-- Task material follows --
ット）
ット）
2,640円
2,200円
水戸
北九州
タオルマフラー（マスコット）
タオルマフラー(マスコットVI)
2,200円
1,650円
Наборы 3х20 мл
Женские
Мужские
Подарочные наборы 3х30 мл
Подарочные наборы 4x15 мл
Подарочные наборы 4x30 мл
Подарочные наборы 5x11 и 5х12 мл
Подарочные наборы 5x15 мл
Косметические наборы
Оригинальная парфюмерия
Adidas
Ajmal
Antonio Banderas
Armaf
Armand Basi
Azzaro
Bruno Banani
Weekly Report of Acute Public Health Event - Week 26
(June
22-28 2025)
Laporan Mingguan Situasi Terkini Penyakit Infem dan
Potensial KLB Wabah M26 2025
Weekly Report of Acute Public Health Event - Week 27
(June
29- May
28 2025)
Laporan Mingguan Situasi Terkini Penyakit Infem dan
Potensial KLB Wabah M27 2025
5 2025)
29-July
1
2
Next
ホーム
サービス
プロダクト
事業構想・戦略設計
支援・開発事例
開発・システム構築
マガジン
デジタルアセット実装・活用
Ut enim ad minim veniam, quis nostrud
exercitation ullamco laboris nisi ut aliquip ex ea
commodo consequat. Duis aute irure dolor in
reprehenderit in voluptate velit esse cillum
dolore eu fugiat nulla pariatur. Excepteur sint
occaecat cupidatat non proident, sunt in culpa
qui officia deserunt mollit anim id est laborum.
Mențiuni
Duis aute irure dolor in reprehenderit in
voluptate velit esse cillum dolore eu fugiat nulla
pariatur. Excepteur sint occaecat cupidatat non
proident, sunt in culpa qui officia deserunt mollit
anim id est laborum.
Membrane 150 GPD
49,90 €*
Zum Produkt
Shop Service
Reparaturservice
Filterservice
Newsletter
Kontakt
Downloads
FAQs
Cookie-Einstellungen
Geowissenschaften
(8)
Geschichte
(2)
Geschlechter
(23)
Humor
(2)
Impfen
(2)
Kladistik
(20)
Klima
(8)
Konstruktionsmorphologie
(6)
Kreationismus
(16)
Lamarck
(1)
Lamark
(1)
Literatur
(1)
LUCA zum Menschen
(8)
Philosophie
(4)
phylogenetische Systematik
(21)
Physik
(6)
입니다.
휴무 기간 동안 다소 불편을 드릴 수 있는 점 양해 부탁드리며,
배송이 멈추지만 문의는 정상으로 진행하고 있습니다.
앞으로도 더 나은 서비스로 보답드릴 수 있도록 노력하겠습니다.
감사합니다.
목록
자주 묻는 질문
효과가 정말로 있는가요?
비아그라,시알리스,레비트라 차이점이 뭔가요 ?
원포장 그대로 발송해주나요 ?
-- Task material concluded --
Exercise: How many lines of these entries hold the string "sunt"? Answer with the number alone.

Output below: 2